Der Naturschutzbund Nabu will mit einem Forderungskatalog verhindern, dass Berlin seine Windkraftquote auf Kosten des Artenschutzes erfüllt.

Noch ziemlich einsam: Windrad am Stadrand in Pankow Foto: picture alliance/dpa | Annette Riedl

Berlin taz | Der Nabu Berlin befürchtet einen „massiven Schaden“ an der Hauptstadt – durch Windräder. Denn nach dem Windenergie-Gesetz des Bundes muss Berlin in den kommenden drei Jahren 0,25 Prozent der Landesfläche für den Ausbau von Windkraft zur Verfügung stellen, bis 2032 sollen es 0,5 Prozent der Landesfläche sein. Doch die Flächen „für eine konfliktfreie Errichtung“ von Windrädern seien in einem Stadtstaat „äußerst begrenzt“, so Rainer Altenkamp, Landesvorsitzender des Naturschutzbunds. In einem nun veröffentlichten Positionspapier setzt sich der Nabu für einen naturverträglichen Ausbau der erneuerbaren Energien ein und hat dafür eine Reihe von Forderungen aufgestellt.

Konkret fordert die Organisation, dass keine Windräder in den Wäldern und Forsten aufgestellt werden sollen. Denn dann müssten Flächen gerodet werden: nicht nur für die Standorte der Windräder selbst, sondern auch für – mindestens fünf Meter breite – Zufahrtswege. Das würde „Waldflächen zerschneiden“, schreibt der Nabu. Der Verband fürchtet, dass insbesondere Fledermäuse und Greifvögel beeinträchtigt würden.

Windräder sollten demnach auch nicht in Naturschutzgebieten stehen und nur in mindestens 500 Metern Abstand zu solchen Schutzgebieten aufgestellt werden dürfen. Stattdessen plädiert der Nabu dafür, die Windkraftanlagen an Autobahnen, Bahnflächen und Flughäfen oder in Gewerbegebieten aufzustellen. Das Aufstellen auf solchen „stark vorbelasteten Flächen“ könne den „Berliner Landschaftsraum schonen“. Windräder sollen außerdem nach Willen des Nabu regelmäßig abgeschaltet werden, damit möglichst wenige Vögel und Fledermäuse mit den Rotoren zusammenstoßen.

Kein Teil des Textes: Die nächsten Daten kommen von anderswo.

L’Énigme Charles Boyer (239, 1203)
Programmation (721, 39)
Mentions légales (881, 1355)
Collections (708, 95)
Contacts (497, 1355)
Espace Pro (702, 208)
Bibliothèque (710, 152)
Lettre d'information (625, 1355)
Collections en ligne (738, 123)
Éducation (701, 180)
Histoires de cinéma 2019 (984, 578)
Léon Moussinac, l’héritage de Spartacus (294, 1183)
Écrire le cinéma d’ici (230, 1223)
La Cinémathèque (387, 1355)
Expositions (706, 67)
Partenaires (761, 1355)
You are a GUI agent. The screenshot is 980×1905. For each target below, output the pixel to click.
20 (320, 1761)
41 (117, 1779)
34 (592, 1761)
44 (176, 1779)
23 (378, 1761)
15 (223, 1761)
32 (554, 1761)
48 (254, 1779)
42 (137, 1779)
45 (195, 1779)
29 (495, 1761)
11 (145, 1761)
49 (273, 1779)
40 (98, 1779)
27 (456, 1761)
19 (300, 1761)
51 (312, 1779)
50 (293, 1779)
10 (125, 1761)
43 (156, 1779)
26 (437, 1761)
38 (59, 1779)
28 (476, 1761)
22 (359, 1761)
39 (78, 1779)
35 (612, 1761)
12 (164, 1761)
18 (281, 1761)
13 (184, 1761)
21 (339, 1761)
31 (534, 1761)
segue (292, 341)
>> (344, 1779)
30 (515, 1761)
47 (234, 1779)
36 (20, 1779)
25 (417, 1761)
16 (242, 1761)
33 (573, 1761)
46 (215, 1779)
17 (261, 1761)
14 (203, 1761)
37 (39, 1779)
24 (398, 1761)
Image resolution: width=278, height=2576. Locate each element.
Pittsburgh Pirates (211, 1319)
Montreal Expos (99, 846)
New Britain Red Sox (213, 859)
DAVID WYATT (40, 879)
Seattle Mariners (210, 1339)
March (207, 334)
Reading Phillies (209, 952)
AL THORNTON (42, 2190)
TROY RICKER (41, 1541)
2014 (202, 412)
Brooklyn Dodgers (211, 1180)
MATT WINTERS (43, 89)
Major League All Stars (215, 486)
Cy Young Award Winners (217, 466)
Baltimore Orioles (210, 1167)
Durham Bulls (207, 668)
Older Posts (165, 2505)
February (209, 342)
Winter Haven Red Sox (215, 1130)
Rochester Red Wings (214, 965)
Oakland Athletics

0,5 Prozent der Landesfläche – das sind nach Berechnungen des Nabu 446 Hektar. Es wäre ein Gebiet, das der Größe des ehemaligen Flughafens Tegel entspricht. Wie viele Windräder auf dieser Fläche aufgestellt werden könnten, ist nach Angaben der Senatsverwaltung für Wirtschaft, Energie und Betriebe aber schwer zu sagen. Nach Berechnungen der Fachagentur Wind habe eine Windenergieanlage mit 4 bis 6 Megawatt Leistung einen Flächenverbrauch von 21 bis 23 Hektar. Für Berlin käme man damit theoretisch auf rund 20 Anlagen, schreibt die Wirtschaftsverwaltung auf taz-Anfrage. „Dies gilt aber nur idealtypisch für eine zusammenhängende Fläche. Wie sich das in Berlin auf vielen kleineren Einzelflächen verhält, kann man so pauschal – zumindest aktuell – noch nicht beantworten“, heißt es weiter.

Es wird windig

Bundesvorgaben Mit dem „Wind-an-Land-Gesetz“ vom Februar 2023 will die Bundesregierung den Ausbau der Windenergie beschleunigen. Bislang sind bundesweit 0,8 Prozent der Landesfläche für Windkraftanlagen an Land ausgewiesen, bis 2032 sollen es 2 Prozent sein. Das Gesetz gibt den Ländern daher Flächenziele für den Ausbau der Windenergie vor. Berlin muss bis 2027 0,25 Prozent seiner Landesfläche für Windkraft ausgewiesen haben, bis 2032 dann 0,5 Prozent.

Leistung Mit dem Strom, den ein durchschnittliches Windrad erzeugt, lassen sich pro Jahr 2.000 Einpersonen-Haushalte versorgen oder 800 Drei-Personen-Haushalte. Das sind allerdings reine Durchschnittswerte: Letztlich kommt es auf die Leistung der Anlage und auf das verfügbare Stromnetz an.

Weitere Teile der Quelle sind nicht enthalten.